2022.10.17 記入者:大岩(サービス管理責任者)

 

 

「全身の皮膚の孔をとおして聴くこと」

「第二の耳をもつように聴くこと」

  

ハンガリーの医学者であるマイケル・バリントが一般開業医にもとめた精神療法的態度は、まず患者の話すところに耳をかたむけよ、というものでした。老若老幼を問わず、まずはあいての言葉に耳をかたむける。それは福祉従事者のわたしたちにとっても含蓄に富んだ金言であり、折りにふれて思い出されます。

 

耳をかたむけることで他者のこころの動きのかすかな徴候を感受でき、骨太な現実性をしめすことができる人はまことに稀だろうとおもわれながらも、まずは耳をかたむける。あいての言葉、言葉にならない気持ち、言葉をとおさない姿に、耳をすます。そのことは聴くことの労苦や泥くさい部分をふまえたとしても、何度でもふりかえり思い出す必要があると感じます。

  

ところで先日、風のラジオ便がおこなわれました。
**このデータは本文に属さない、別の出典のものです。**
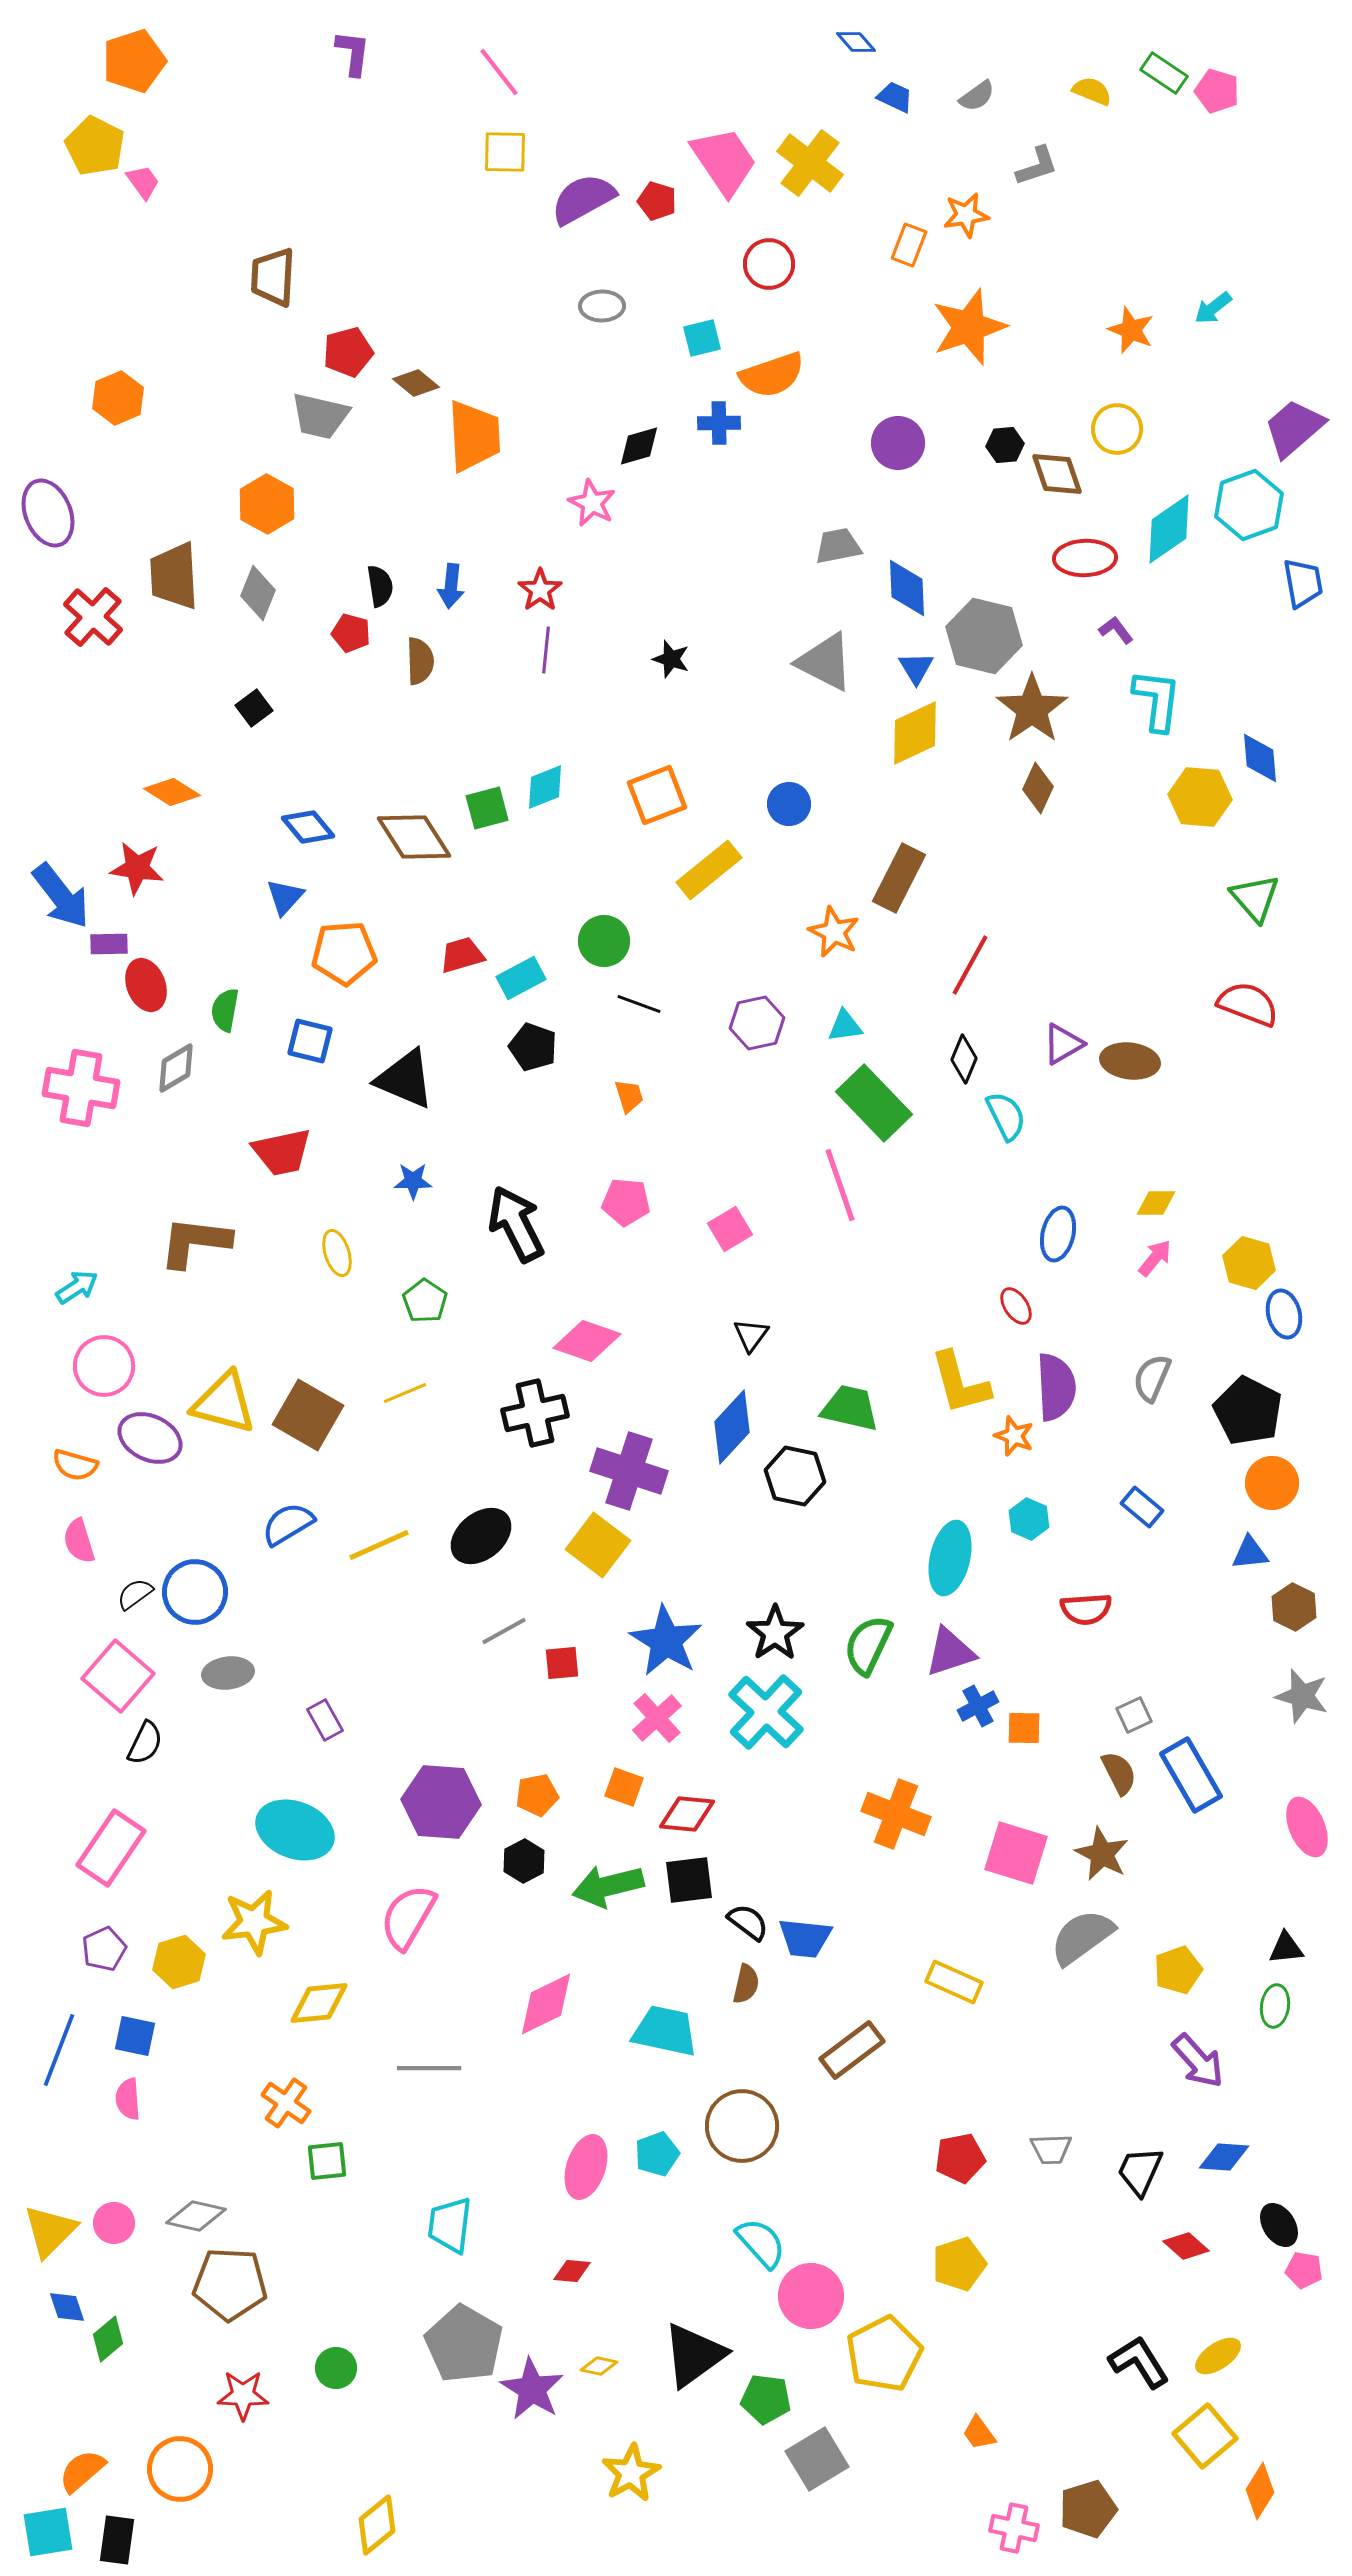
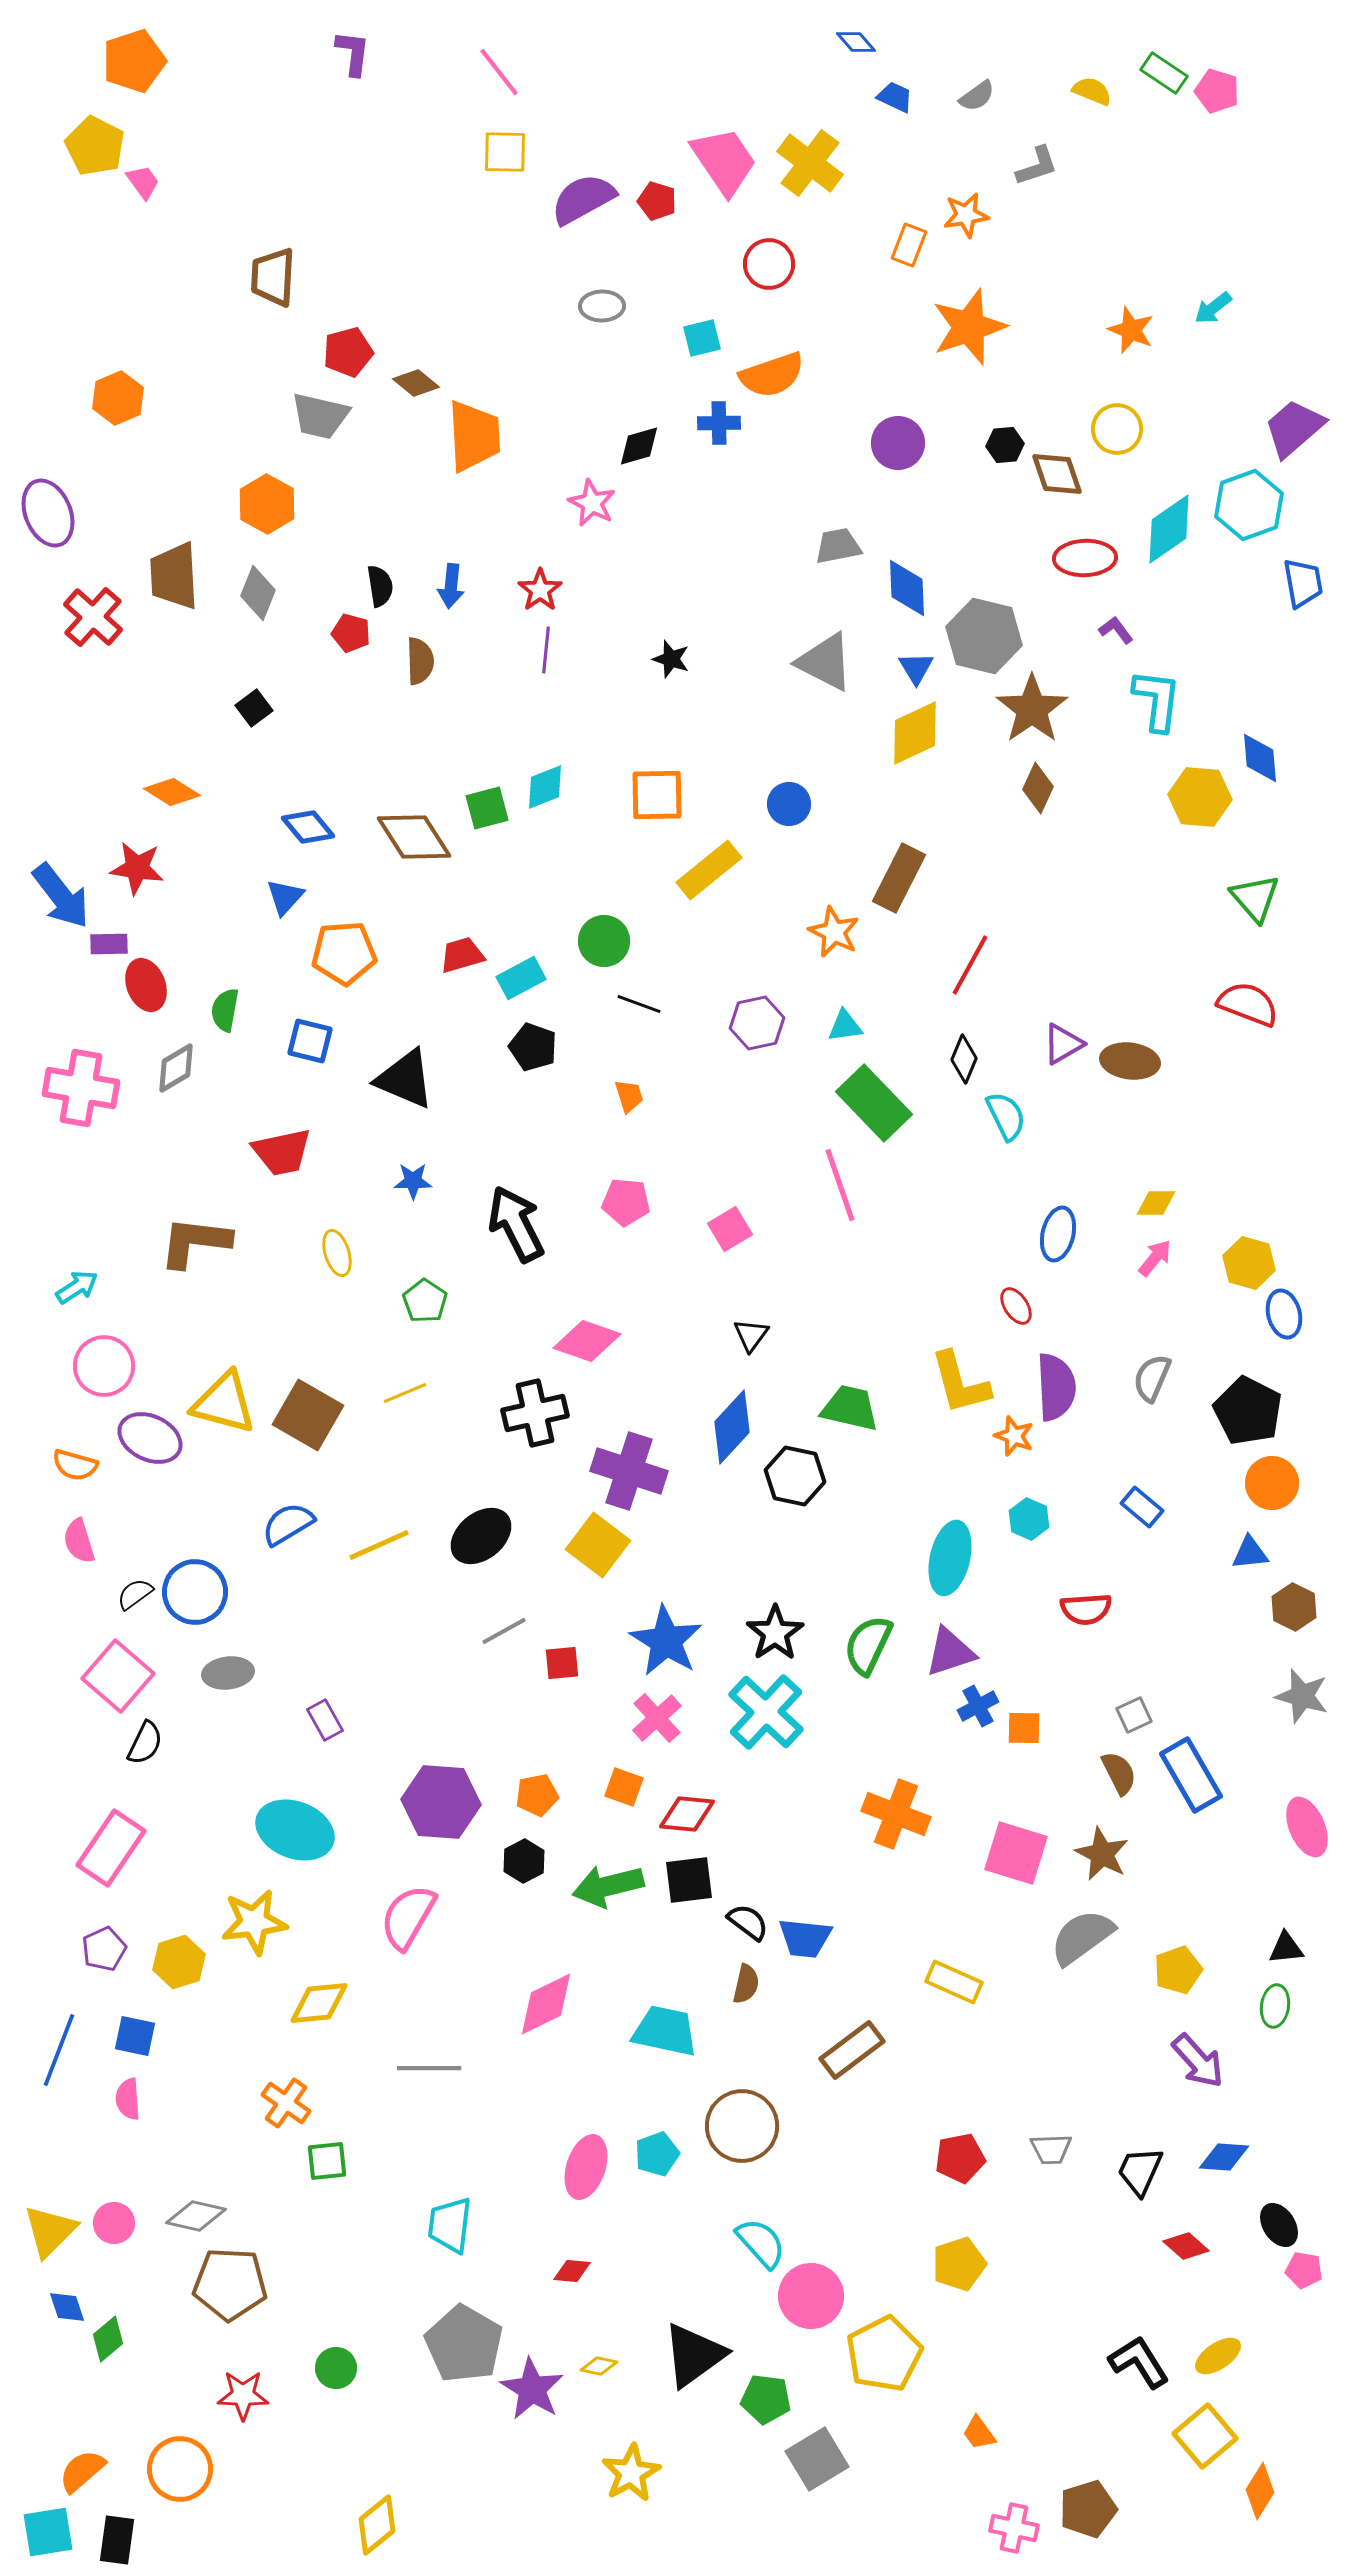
orange square at (657, 795): rotated 20 degrees clockwise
「あいてに耳をかたむけること」とおなじくらい大切になりうる「こちらの声をとどけること」として、支援員Wさんの企画のもとおこなわれた風のラジオ便は、今回で第三回目となり、「ご利用者の楽しみに繋がりコロナ禍でもできることはなんだろう?」というスタッフの思いとひらめきから生まれた、今年度からの初めての企画・試みです。

 

<これまでの風のラジオ便のお知らせポスター>

  

風のラジオ便<事前打ち合わせ風景>

 

事前打ち合わせのスタッフから「このときはこうして…」「あ、それいい!すばらしい!」「大丈夫かな~」「よし、やろう!」というやりとりが聞こえてきたのち、館内放送により風のラジオ便がとどけられました。

 

いつもとはちがったしかたで、耳をすますご利用者のみなさんに、ひとりでも多く楽しんでもらえるよう響く声がとどいていればいいなとおもいました。